A questão era que Dani não era somente comunicativa, era, muitas vezes, permissiva. Muitas pessoas acabavam sacando essa característica e viam uma chance pra tirar proveito, uma casquinha que fosse, porém, em alguns momentos, isso ia além.
E não faltavam motivações, pois minha namorada era uma cavala: coxas grossas, seios realmente fartos, uma baita duma raba grande, redonda e durinha, e um rosto bonito, emoldurado por um cabelo castanho ondulado com mechas loiras. Acrescente algumas tatuagens, roupas eventualmente provocantes e pronto: todo mundo queria comer a boazuda ou qualquer aproximação que fosse possível.

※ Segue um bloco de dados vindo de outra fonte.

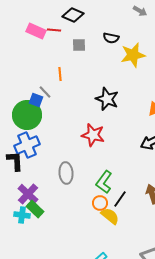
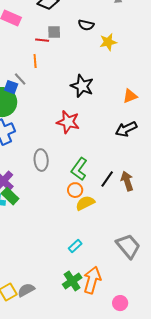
red line: (54, 30) -> (42, 40), moved
yellow star: (133, 55) -> (108, 42), size x0.7
black line: (120, 199) -> (107, 179), moved
yellow semicircle: (110, 216) -> (85, 203), turned -66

No começo, eu ficava incomodado, inseguro, com ciúmes, mas com o tempo, esses sentimentos foram se misturando com outra coisa, comecei a sentir tudo isso misturado a um prazer, uma excitação, minha mente começou a viajar, eu desenvolvi uma vontade de ver minha namorada sendo tocada, beijada, lambida, chupada, fodida.
Comecei a falar sobre o assunto, ela parecia se animar com a ideia, mas sempre deixava meio no ar, não dava pra saber se toparia ou não, perceptivelmente sua criação moralista por uma família religiosa fez com que ela tivesse certas travas quando se tratava de assumir suas vontades e fantasias, mas aos poucos as conversas, os sorrisinhos e olhares devassos, me fizeram entender que ali dentro da Dani, tinha uma verdadeira piranha, mas que eu precisaria incentivar e ajudá-la a pôr pra fora esse lado reprimido que estava louco pra se libertar.
Comecei a sair mais pra festas, bares e baladas com ela, também a incentivei a começar a sair sozinha. E logo os resultados do “investimento” começaram a aparecer.
Certa vez, decidimos de última hora fazer uma viagem, era um trajeto longo, com algumas paradas na estrada, um tipo de excursão e, como tínhamos deixado pra comprar as passagens no último instante, acabamos chegando quase na saída do ônibus e ficando em poltronas separadas. Ela ficou numa poltrona em uma janela e eu fiquei numa poltrona de corredor na fileira oposta, um assento para trás, tendo assim uma visão diagonal dela. Era tarde no momento da saída do ônibus de uma noite quente de verão, Daniela estava usando um vestido de alcinha preto com estampa de flores, soltinho, curtinho e bem decotado. A roupa era provocante, destacava sua raba grande, suas coxas opulentas e seus seios generosos que tanto de frente, como na lateral do vestido ficavam, em boa parte, à mostra. Inevitavelmente despertou olhares de alguns passageiros quando entrou, principalmente do cara que ocupava o assento ao lado do dela. Este teve que se encolher para que ela passasse e se sentasse. Ela teve que passar com a bunda enorme praticamente na cara dele que imediatamente ficou estupefato com o calibre da potranca.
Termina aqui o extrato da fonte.